The aim of the project is to investigate the structure of biological communities living and growing in the sea surface microlayer (SML), and their role in the transport and cycling of natural organic matter and xenobiotics. This research proposal will provide original data on the identification of organisms living in the SML. It will provide both scientific and biotechnological communities with a collection of organisms with information on:
i) their role in the transformation of specific pollutants and;
ii) their capacity to produce molecules such asantioxydants which may be used for pharmaceutical applications. The sensitivity of SML organisms to different categories and concentrations of toxic compounds will be assessed to determine if they are suitable bioindicators of atmospheric pollution.
The AIRWIN Project provide significant information on the structure and functioning of the sea surface microlayer (SML) as well as a collection of environmental bacterial strains. The SML occurs at least 30-40% of the time at the open global ocean, but its occurrence can be higher in coastal regions were wind speeds are lower. In the Mediterranean Sea, the SML occurs mainly from late spring to early fall and, therefore, is a compartment to be taken into account from the standpoint of the inhabiting biological communities and their role in the transport and cycling of natural organic matter and xenobiotics. An original and interesting result was the comparison of microbial food webs operating at the surface microlayer with those operating in underlying waters. Recommendations were addressed for optimizing the sampling of the surface microlayer. We showed that both, bacterial and phytoplanktonic cells, accumulate in the surface microlayer by the passive and physical process of flotation, with an important part of senescent cells associated with degraded pigments. This interesting result address new questions on the potential influence of the surface microlayer on satellite data used to estimate primary production at the oceanic scale and this should be investigated in the future in different oligotrophic areas of oceans where contrasting situations may be encountered in the pigment concentration of SML and subsurface layers. The surface microlayer of the sea represents the boundary layer between the atmosphere and the sea. There, hydrophobic compounds are accumulating, both naturally occurring and of anthropogenic origin.

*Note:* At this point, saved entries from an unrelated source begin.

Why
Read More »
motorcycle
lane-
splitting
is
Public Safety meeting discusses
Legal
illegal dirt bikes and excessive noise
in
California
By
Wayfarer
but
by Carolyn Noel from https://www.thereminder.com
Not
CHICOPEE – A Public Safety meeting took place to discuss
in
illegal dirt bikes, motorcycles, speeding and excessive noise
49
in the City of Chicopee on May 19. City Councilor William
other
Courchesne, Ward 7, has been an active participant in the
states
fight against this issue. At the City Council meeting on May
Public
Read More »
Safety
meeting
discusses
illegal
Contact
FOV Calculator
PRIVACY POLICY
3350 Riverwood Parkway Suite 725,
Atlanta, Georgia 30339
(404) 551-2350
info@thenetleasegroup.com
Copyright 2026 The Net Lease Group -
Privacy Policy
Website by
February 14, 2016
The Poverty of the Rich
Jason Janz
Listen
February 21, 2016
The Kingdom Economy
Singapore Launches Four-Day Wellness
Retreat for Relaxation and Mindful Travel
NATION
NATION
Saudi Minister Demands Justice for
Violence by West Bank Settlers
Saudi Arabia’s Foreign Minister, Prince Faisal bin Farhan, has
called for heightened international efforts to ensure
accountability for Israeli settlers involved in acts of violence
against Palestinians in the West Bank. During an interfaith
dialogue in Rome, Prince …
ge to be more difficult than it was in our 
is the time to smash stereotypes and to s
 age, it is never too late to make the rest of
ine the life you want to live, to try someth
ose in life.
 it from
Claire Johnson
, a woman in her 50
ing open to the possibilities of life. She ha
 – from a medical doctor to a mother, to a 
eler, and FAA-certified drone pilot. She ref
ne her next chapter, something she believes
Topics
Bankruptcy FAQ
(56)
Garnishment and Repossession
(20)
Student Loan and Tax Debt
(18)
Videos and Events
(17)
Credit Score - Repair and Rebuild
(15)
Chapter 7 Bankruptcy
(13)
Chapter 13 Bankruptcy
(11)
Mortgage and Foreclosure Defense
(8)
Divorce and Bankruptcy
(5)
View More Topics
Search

Microorganisms present in this layer are degrading these compounds along with ultraviolet radiation (UVR). Although we shown that a lot of bacterial species have developed very efficient mechanisms for DNA repair and if we except a few highly resistant species which were isolated in the SML, the bacterioneuston are apparently not specifically adapted to these high radiation levels. From an evolutionary point of view, it seems likely that this particular microenvironment is sufficiently stable to allow the development of specific (i.e. endemic) microbial communities. Thus, there is no indication that microorganisms inhabiting this microhabitat are specifically suited to degrade anthropogenically introduced compounds. It appears that solar radiation is more efficient in cleaving aromatic or hydrophobic compounds in this microlayer than the neuston biota. Therefore, anthropogenic compounds potentially introduced to the surface microlayer via the atmosphere or via direct release into the sea should be designed to be photosensitive so that they can be photolytically cleaved. An important collection of environmental bacterial strains was developed and more than one hundred of different bacterial species were isolated, purified and stored in this collection. This collection represents an interesting output of the project for the European community at the time of development of genomic and proteomic studies. Some of these species should be of interest for biotechnological and bioremediation applications but this need further investigations to better characterize their physiological and metabolic properties.
The field work carried out within AIRWIN has demonstrated the enrichment of organic contaminants (e.g. PCBs, PAHs, NP, etc.) and heavy metals (e.g. Pb, Cu and Zn) in the sea surface microlayer, as an organic carbon driven process, both in the dissolved and particulate phases. In this respect, the trophic status of the coastal waters will determine the partitioning of xenobiotics between the particulate, colloidal and truly dissolved phases, which has important implications in assessing the corresponding bioavailability. POC explains the SML enrichment of PCBs and organochlorinated pesticides, which tends to be higher than in the dissolved phase. However, for the PAHs higher enrichments were found, suggesting that PAH partitioning is constrained not only by the organic carbon content of the particles but also by the particular form of this carbon. Presumably, soot carbon concentrations are higher in the SML due to accumulation of atmospherically deposited aerosol in the SML. The occurrence of SML seems to be a very important driver enhancing dry deposition fluxes. This is true mainly for accumulation mode aerosols. The effect of a SML with lower surface tension and higher hydrophobicity would enhance the collision efficiency of aerosols to the air-water interface. The field work, in combination with the modelling task, has evidenced that coastal regions are characterized by important net volatilization fluxes of POPs such as PAHs, NPs and PCBs. Conversely, net absorption fluxes are observed at open sea.